林恩沒有多說一句廢話,乾脆利落地結束通話了電話。
兩個小時後。
沃特塔樓地下五十層的特殊安保宿舍區。
這裡常年不見陽光,走廊裡的燈光昏暗得讓人覺得壓抑。
走廊盡頭的那扇鐵門被人從外面推開,瑪德琳踩著高跟鞋走了進來。
房間裡沒有開燈,只有牆角的一盞小檯燈散發著微弱的黃光。
玄色正穿著那身黑色的戰衣,盤腿坐在床板上。
他的面前放著一小塊還沒有雕刻完成的木料,手裡握著一把鋒利的特製刻刀,正專心致志地颳著木屑。
“公司有新的指令。”
瑪德琳看著這個沉默的殺手,眼神有些複雜。
她其有點害怕玄色,因為這個人沒有聲音,沒有表情,誰也不知道那個黑色的面罩下面藏著什麼樣的情緒。
玄色停下手裡的動作,慢慢抬起頭。
“埃德加總裁親自下的命令。”
瑪德琳拿出一份蓋著紅色印章的檔案放在桌子上,“從今天起,你的編制正式劃入先鋒營,收拾一下你的個人物品,會有專車送你去長島莊園報到,你的新任務是擔任約翰的格鬥教練,兼任莊園的安保。”

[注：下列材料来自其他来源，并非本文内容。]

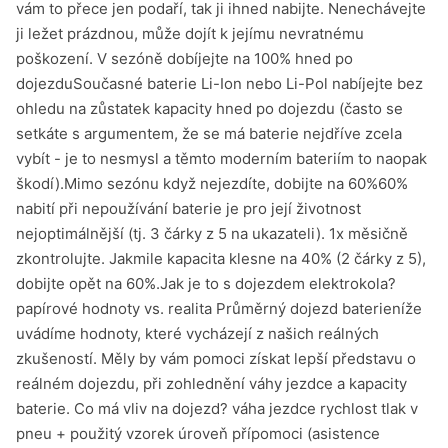
vám to přece jen podaří, tak ji ihned nabijte. Nenechávejte
ji ležet prázdnou, může dojít k jejímu nevratnému
poškození. V sezóně dobíjejte na 100% hned po
dojezduSoučasné baterie Li-Ion nebo Li-Pol nabíjejte bez
ohledu na zůstatek kapacity hned po dojezdu (často se
setkáte s argumentem, že se má baterie nejdříve zcela
vybít - je to nesmysl a těmto moderním bateriím to naopak
škodí).Mimo sezónu když nejezdíte, dobijte na 60%60%
nabití při nepoužívání baterie je pro její životnost
nejoptimálnější (tj. 3 čárky z 5 na ukazateli). 1x měsičně
zkontrolujte. Jakmile kapacita klesne na 40% (2 čárky z 5),
dobijte opět na 60%.Jak je to s dojezdem elektrokola?
papírové hodnoty vs. realita Průměrný dojezd baterieníže
uvádíme hodnoty, které vycházejí z našich reálných
zkušeností. Měly by vám pomoci získat lepší představu o
reálném dojezdu, při zohlednění váhy jezdce a kapacity
baterie. Co má vliv na dojezd? váha jezdce rychlost tlak v
pneu + použitý vzorek úroveň přípomoci (asistence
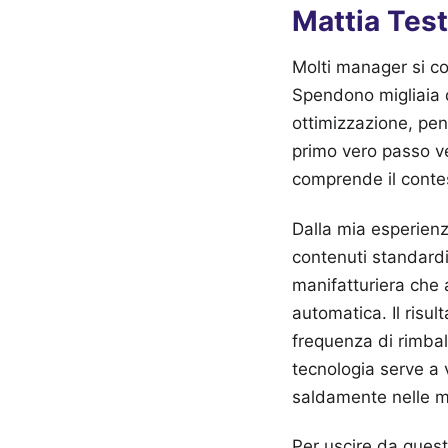
Mattia Test
Molti manager si co
Spendono migliaia di
ottimizzazione, pen
primo vero passo ve
comprende il contes
Dalla mia esperien
contenuti standard
manifatturiera che
automatica. Il risul
frequenza di rimbalz
tecnologia serve a v
saldamente nelle ma
Per uscire da questo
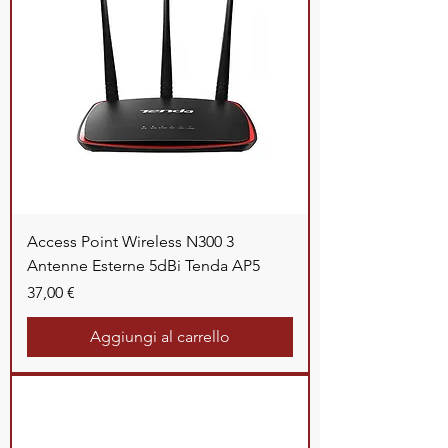
Access Point Wireless N300 3
Antenne Esterne 5dBi Tenda AP5
Prezzo
37,00 €
Aggiungi al carrello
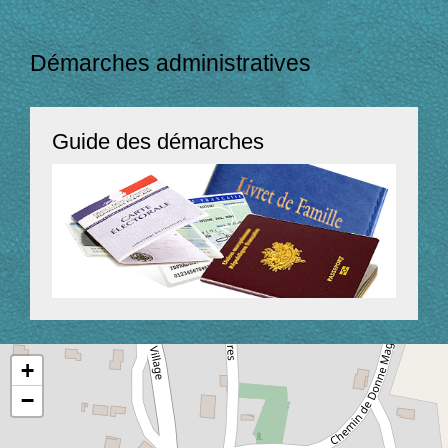
Démarches administratives
Guide des démarches
+
−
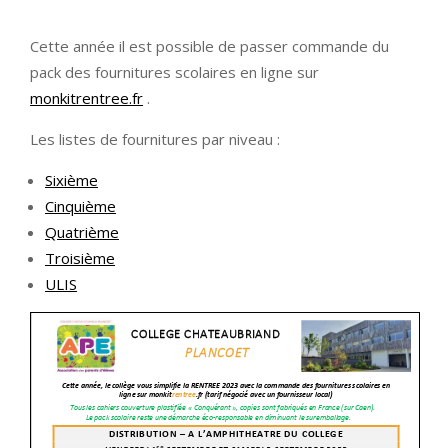
Cette année il est possible de passer commande du
pack des fournitures scolaires en ligne sur
monkitrentree.fr
.
Les listes de fournitures par niveau :
Sixième
Cinquième
Quatrième
Troisième
ULIS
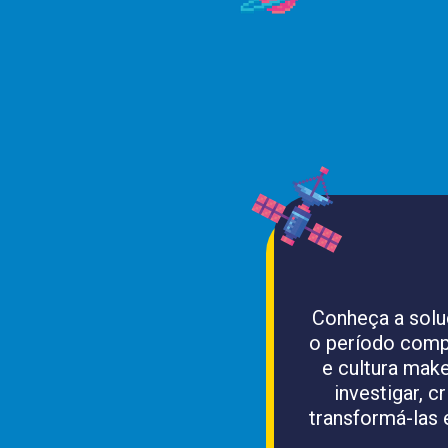
Conheça a solu
o período compl
e cultura make
investigar, c
transformá-las 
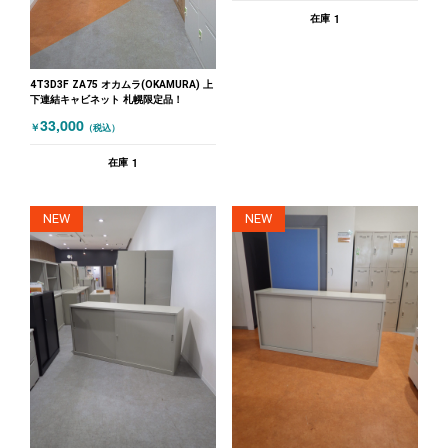
1
在庫
4T3D3F ZA75 オカムラ(OKAMURA) 上
下連結キャビネット 札幌限定品！
33,000
￥
（税込）
1
在庫
NEW
NEW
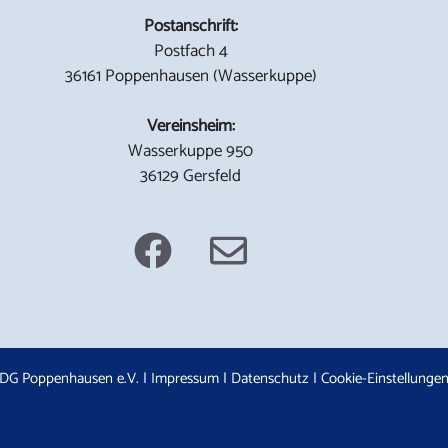
Postanschrift:
Postfach 4
36161 Poppenhausen (Wasserkuppe)
Vereinsheim:
Wasserkuppe 950
36129 Gersfeld
DG Poppenhausen e.V. |
Impressum
|
Datenschutz
|
Cookie-Einstellunge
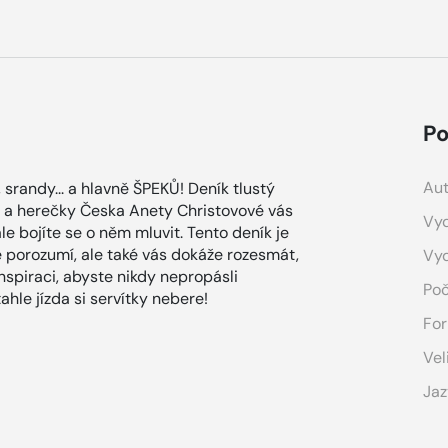
Po
Aut
srandy... a hlavně ŠPEKŮ! Deník tlustý
 a herečky Česka Anety Christovové vás
Vyd
le bojíte se o něm mluvit. Tento deník je
e porozumí, ale také vás dokáže rozesmát,
Vy
inspiraci, abyste nikdy nepropásli
Poč
tahle jízda si servítky nebere!
For
Vel
Jaz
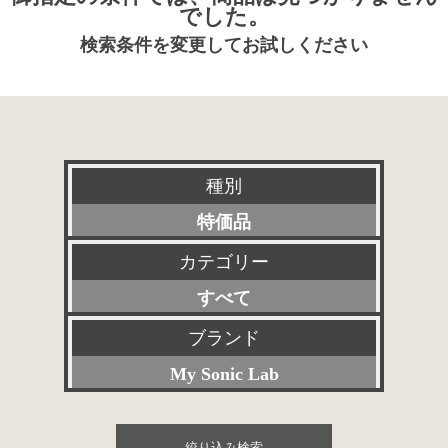
でした。
検索条件を変更してお試しください
種別
特価品
カテゴリー
新品
すべて
特選アクセサリー
プリアンプ
ブランド
委託販売品
My Sonic Lab
パワーアンプ
その他委託販売品
すべて
プリメインアンプ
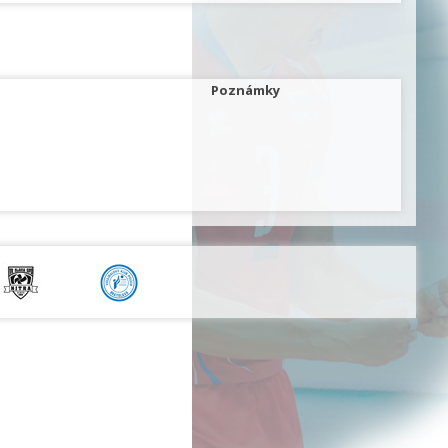
Poznámky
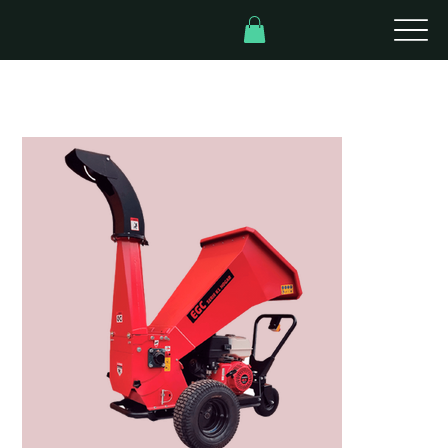
Inicio
>
Modelo Pro MC100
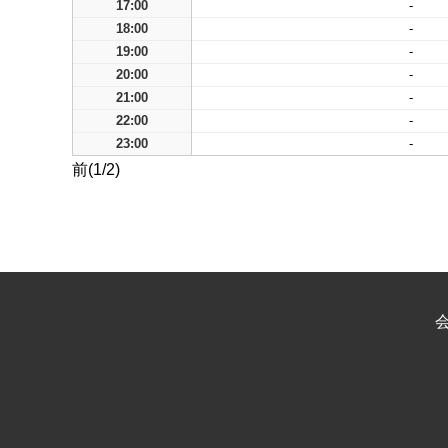
17:00
-
18:00
-
19:00
-
20:00
-
21:00
-
22:00
-
23:00
-
前(1/2)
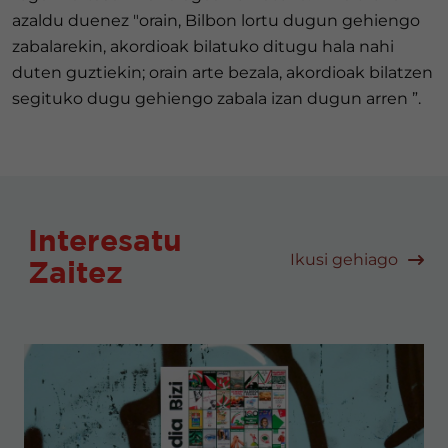
azaldu duenez "orain, Bilbon lortu dugun gehiengo
zabalarekin, akordioak bilatuko ditugu hala nahi
duten guztiekin; orain arte bezala, akordioak bilatzen
segituko dugu gehiengo zabala izan dugun arren ”.
Interesatu
Ikusi gehiago
Zaitez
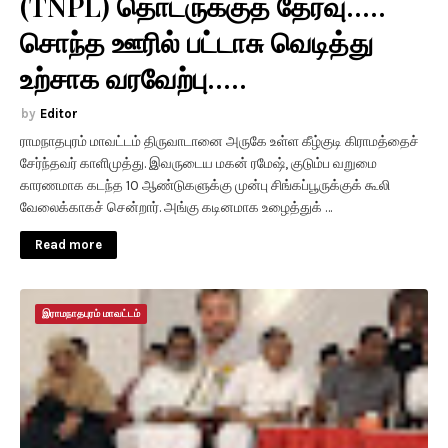
(TNPL) தொடருக்குத் தேர்வு.....
சொந்த ஊரில் பட்டாசு வெடித்து
உற்சாக வரவேற்பு.....
Editor
ராமநாதபுரம் மாவட்டம் திருவாடானை அருகே உள்ள கீழ்குடி கிராமத்தைச்
சேர்ந்தவர் காளிமுத்து. இவருடைய மகன் ரமேஷ், குடும்ப வறுமை
காரணமாக கடந்த 10 ஆண்டுகளுக்கு முன்பு சிங்கப்பூருக்குக் கூலி
வேலைக்காகச் சென்றார். அங்கு கடினமாக உழைத்துக் …
Read more
இராமநாதபுரம் மாவட்டம்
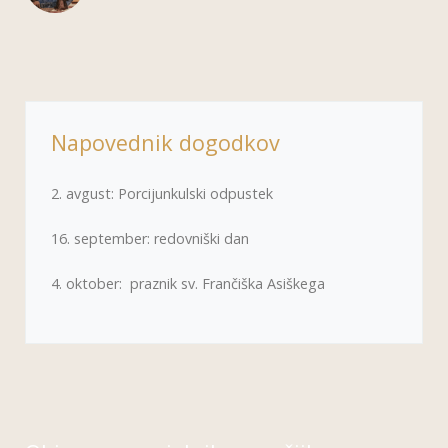
Napovednik dogodkov
2. avgust: Porcijunkulski odpustek
16. september: redovniški dan
4. oktober: praznik sv. Frančiška Asiškega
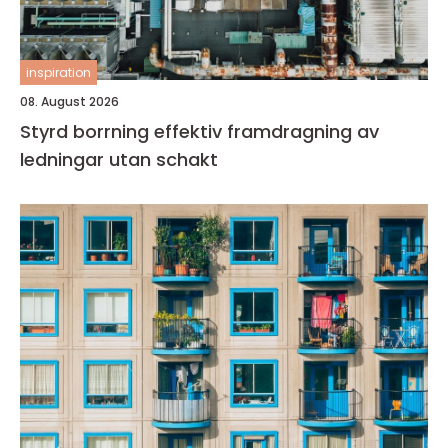
inspiration
08. August 2026
Styrd borrning effektiv framdragning av
ledningar utan schakt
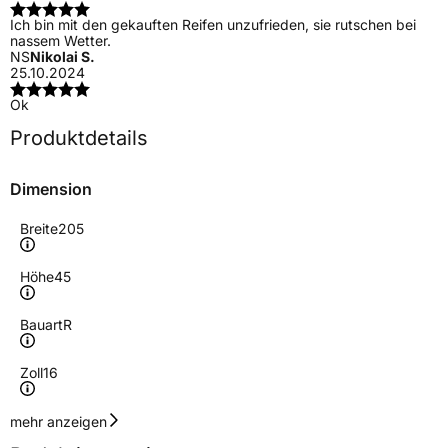
Ich bin mit den gekauften Reifen unzufrieden, sie rutschen bei
nassem Wetter.
NS
Nikolai S.
25.10.2024
Ok
Produktdetails
Dimension
Breite
205
Höhe
45
Bauart
R
Zoll
16
Geschwindigkeitsindex
W
mehr anzeigen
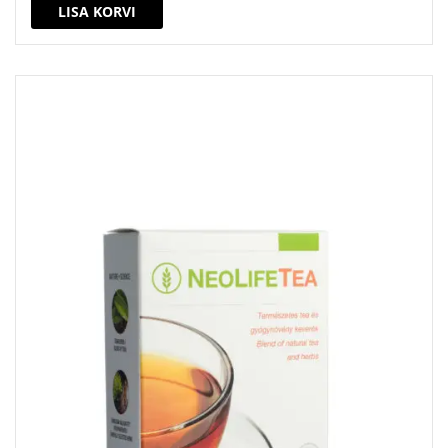
LISA KORVI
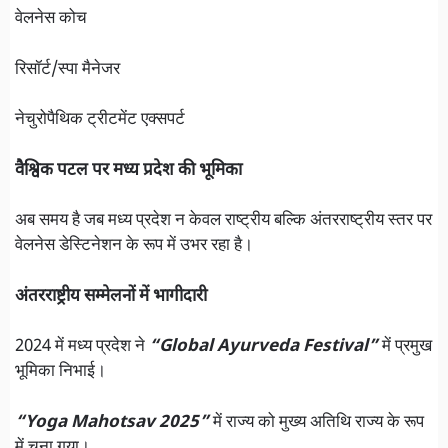
वेलनेस कोच
रिसॉर्ट/स्पा मैनेजर
नेचुरोपैथिक ट्रीटमेंट एक्सपर्ट
वैश्विक पटल पर मध्य प्रदेश की भूमिका
अब समय है जब मध्य प्रदेश न केवल राष्ट्रीय बल्कि अंतरराष्ट्रीय स्तर पर
वेलनेस डेस्टिनेशन के रूप में उभर रहा है।
अंतरराष्ट्रीय सम्मेलनों में भागीदारी
2024 में मध्य प्रदेश ने
“Global Ayurveda Festival”
में प्रमुख
भूमिका निभाई।
“Yoga Mahotsav 2025”
में राज्य को मुख्य अतिथि राज्य के रूप
में चुना गया।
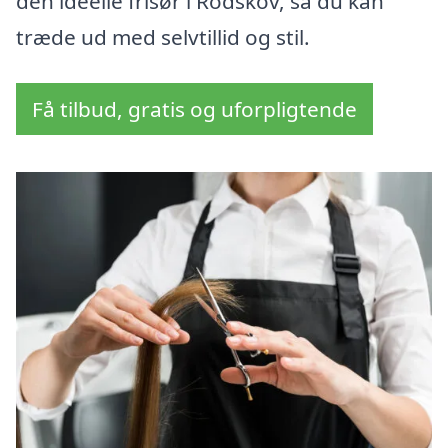
den ideelle frisør i Rodskov, så du kan
træde ud med selvtillid og stil.
Få tilbud, gratis og uforpligtende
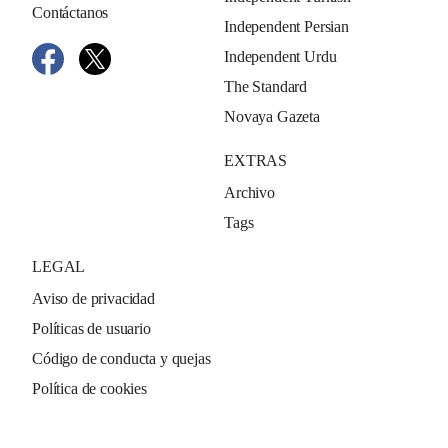
Contáctanos
Independent Persian
Independent Urdu
The Standard
Novaya Gazeta
EXTRAS
Archivo
Tags
LEGAL
Aviso de privacidad
Políticas de usuario
Código de conducta y quejas
Política de cookies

瑪德琳原本以為玄色會有些抗拒,畢竟這裡是他的老巢,而且離開總部去給幾個小屁孩當陪練,怎麼看都像是一種變相的流放。
但玄色只是靜靜地看了那份檔案兩秒鐘。
然後,他非常迅速地站了起來。
他沒有去看牆上掛著的那些各種口徑的槍支,也沒有去拿那些沾過血的重型武器。
他只是從床底下拉出一個黑色的帆布旅行袋,把桌子上的幾把刻刀,幾塊上好的木料,還有一旁的一沓紙,顏料,小心翼翼地裝了進去。
最後,他從枕頭底下摸出了一個看起來有些年頭的毛絨小熊,拍了拍上面的灰塵,鄭重其事地塞進了旅行袋的最深處。
拉上拉鍊,玄色把袋子甩到肩膀上,首接越過還在發愣的瑪德琳,大步流星地走出了這間陰冷潮溼的宿舍。
他的步伐邁得很大,甚至透著一種讓人難以察覺的輕快感。
瑪德琳看著空蕩蕩的房間,有些不自在地攏了攏頭髮。
她突然覺得,這個殺人不眨眼的怪物,似乎對去長島當保姆這件事……還挺期待的。
下午三點剛過。
長島莊園的鐵門外傳來了一陣輕微的剎車聲。
林恩正站在廚房裡,把切好的土豆塊倒進燉著牛肉的鐵鍋裡,聽到動靜,他順手在圍裙上擦了擦手,轉頭看向窗外。
一輛黑色的沃特公司專車停在路邊,玄色拎著那個黑色的帆布袋,靜靜地站在大門外。